Instructions to follow
Check every line of the entries for "pour", and copy the lines that hold it.

+ + +

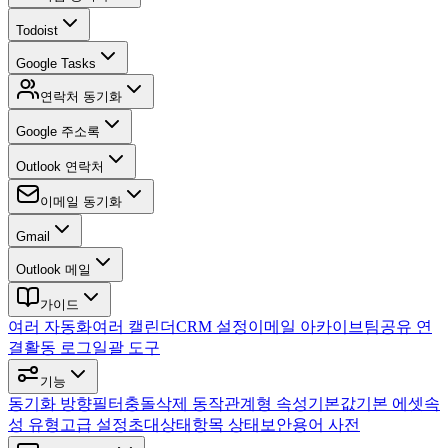
Todoist
Google Tasks
연락처 동기화
Google 주소록
Outlook 연락처
이메일 동기화
Gmail
Outlook 메일
가이드
여러 자동화
여러 캘린더
CRM 설정
이메일 아카이브
팀
공유 연
결
활동 로그
일괄 도구
기능
동기화 방향
필터
충돌
삭제 동작
관계형 속성
기본값
기본 에셋
속
성 유형
고급 설정
초대
상태
항목 상태
보안
용어 사전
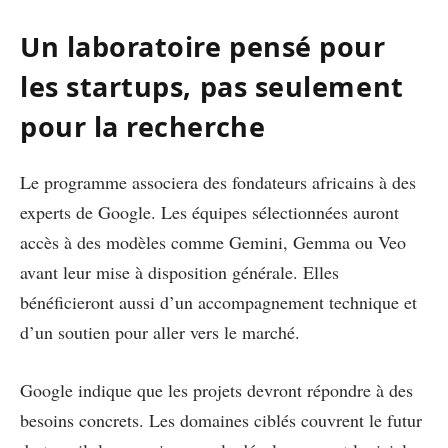
Un laboratoire pensé pour
les startups, pas seulement
pour la recherche
Le programme associera des fondateurs africains à des
experts de Google. Les équipes sélectionnées auront
accès à des modèles comme Gemini, Gemma ou Veo
avant leur mise à disposition générale. Elles
bénéficieront aussi d’un accompagnement technique et
d’un soutien pour aller vers le marché.
Google indique que les projets devront répondre à des
besoins concrets. Les domaines ciblés couvrent le futur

+ + +

Answer below
Un laboratoire pensé pour
pour la recherche
d’un soutien pour aller vers le marché.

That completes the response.